The main findings are that healthy eating patterns, such as the Mediterranean diet are associated with better mental health when compared to unhealthy eating patterns, such as the Westernised diet.
This most likely isn’t new news to you – eat healthy, high fibre foods and your health with improve: plenty of fruit and vegetables, nuts, legumes and omega-3. Eat more ‘obesogenic foods’ such as highly processed, high calorie, high fat, high sugar foods and your health will decline.
Even though athletes have high calorie expenditures, I often find that eating patterns are of very low quality, simply to help ‘fuel the demands’ of their sport. In this case, process foods often displacing high quality, nutrient dense foods.
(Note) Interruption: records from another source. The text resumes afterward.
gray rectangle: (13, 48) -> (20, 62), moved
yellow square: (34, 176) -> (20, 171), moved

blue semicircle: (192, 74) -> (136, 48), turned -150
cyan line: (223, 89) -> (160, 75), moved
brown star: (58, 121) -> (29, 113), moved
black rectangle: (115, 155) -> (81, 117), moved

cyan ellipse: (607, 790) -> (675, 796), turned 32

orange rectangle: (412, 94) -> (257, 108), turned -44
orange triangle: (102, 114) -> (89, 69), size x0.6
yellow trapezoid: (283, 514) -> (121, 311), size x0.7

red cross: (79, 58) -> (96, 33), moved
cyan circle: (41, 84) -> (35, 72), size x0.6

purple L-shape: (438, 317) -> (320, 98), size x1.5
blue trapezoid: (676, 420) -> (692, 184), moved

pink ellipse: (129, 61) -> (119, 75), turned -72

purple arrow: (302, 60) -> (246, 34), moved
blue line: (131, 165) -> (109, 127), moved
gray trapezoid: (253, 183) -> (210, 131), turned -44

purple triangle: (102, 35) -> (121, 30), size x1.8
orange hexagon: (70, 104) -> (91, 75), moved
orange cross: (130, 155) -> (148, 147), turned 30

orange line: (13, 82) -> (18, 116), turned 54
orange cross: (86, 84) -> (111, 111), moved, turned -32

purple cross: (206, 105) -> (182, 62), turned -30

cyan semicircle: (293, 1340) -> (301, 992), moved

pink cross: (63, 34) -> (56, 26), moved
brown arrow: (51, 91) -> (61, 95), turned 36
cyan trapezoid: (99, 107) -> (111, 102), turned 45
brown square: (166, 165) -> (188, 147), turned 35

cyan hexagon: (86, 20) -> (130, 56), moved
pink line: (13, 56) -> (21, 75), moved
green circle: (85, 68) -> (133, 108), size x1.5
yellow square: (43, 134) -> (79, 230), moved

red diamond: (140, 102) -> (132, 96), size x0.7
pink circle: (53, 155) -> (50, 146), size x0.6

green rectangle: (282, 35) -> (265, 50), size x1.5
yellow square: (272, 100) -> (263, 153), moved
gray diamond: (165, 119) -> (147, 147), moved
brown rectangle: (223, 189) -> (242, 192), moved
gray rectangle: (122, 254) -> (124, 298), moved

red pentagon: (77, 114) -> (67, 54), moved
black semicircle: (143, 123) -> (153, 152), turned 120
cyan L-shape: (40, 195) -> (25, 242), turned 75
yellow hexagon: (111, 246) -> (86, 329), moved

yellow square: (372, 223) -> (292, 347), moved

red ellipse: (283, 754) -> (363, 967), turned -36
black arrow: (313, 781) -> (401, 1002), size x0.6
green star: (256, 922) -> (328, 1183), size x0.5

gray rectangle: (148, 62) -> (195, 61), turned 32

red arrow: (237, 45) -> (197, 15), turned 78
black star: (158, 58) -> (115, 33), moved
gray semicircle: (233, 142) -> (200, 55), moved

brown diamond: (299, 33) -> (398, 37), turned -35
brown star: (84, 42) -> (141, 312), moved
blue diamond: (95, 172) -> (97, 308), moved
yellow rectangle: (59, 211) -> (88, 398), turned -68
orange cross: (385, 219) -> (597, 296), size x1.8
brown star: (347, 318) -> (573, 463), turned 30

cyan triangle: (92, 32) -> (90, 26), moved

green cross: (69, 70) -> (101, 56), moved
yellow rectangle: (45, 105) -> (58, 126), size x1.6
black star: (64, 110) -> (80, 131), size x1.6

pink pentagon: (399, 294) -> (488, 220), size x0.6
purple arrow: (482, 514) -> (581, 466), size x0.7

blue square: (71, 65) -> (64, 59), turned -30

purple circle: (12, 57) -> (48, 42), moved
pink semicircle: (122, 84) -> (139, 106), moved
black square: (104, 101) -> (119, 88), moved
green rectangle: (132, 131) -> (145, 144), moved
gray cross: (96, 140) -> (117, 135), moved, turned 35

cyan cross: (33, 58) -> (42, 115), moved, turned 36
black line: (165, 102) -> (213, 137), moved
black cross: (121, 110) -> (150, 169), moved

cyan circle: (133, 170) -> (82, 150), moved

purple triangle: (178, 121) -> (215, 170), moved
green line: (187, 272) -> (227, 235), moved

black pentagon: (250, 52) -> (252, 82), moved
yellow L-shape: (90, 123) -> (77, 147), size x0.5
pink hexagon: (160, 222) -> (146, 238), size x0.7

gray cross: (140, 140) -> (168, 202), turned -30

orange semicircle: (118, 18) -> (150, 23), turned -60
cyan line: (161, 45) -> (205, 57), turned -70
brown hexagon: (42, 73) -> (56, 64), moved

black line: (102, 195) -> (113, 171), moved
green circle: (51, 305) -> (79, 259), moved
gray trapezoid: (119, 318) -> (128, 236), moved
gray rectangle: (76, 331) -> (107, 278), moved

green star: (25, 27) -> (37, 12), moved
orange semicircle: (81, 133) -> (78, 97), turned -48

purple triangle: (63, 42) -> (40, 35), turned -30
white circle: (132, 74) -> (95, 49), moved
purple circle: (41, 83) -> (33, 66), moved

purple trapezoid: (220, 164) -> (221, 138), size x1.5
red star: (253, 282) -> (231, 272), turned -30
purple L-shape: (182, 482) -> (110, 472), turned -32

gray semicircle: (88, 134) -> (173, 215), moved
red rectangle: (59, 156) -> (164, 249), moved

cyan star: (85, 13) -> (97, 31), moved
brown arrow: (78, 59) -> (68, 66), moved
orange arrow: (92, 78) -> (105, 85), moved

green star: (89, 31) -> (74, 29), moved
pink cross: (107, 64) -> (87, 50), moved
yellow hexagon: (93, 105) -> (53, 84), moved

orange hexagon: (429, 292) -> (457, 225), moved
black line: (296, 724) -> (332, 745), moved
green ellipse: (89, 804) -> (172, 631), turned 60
For example, high glycaemic, sugary foods can undoubtedly help an athlete perform and recover better, but it’s consuming these foods during or within close proximity to training and competition. But a consistently high sugar diet is associated with mood disorders (anxiety, irritability, depressive symptoms) in healthy individuals, most likely through recurrent episodes of hypoglycaemia.
There’s also a causal role of dietary inflammation and mental health – where diets high in refined sugar and trans/saturated fats (Westernised diet) have been proposed to increase inflammation and have detrimental effects on brain health. In contrasts studies have found that sustained adherence to a Mediterranean diet can reduce markers of inflammation.
Furthermore, there’s a strengthening link between the brain and gut, and how these two organs interact with each other. I.e. there’s evidence to suggest that the gut microbiome can modulate processes that regulate emotions. Similar to above, a Mediterranean diet promotes gut function, where a Westernised diet has opposing effects.
At present, there doesn’t appear to be a specific food that influences mood. However, with a global view of the diet as a whole, there’s clear dietary patterns emerging. That being said, is poorer mental health an outcome of poor diets, or an outcome of their resulting health conditions, such as obesity and diabetes?
Lastly, diet is one factor of many – mental illness will often present and persist independent of diet and nutrition. Nevertheless, improving dietary patterns has the potential to provide health benefits beyond that of the physical.
Therefore, regardless of your background and sporting demands, food quality always remains a high priority.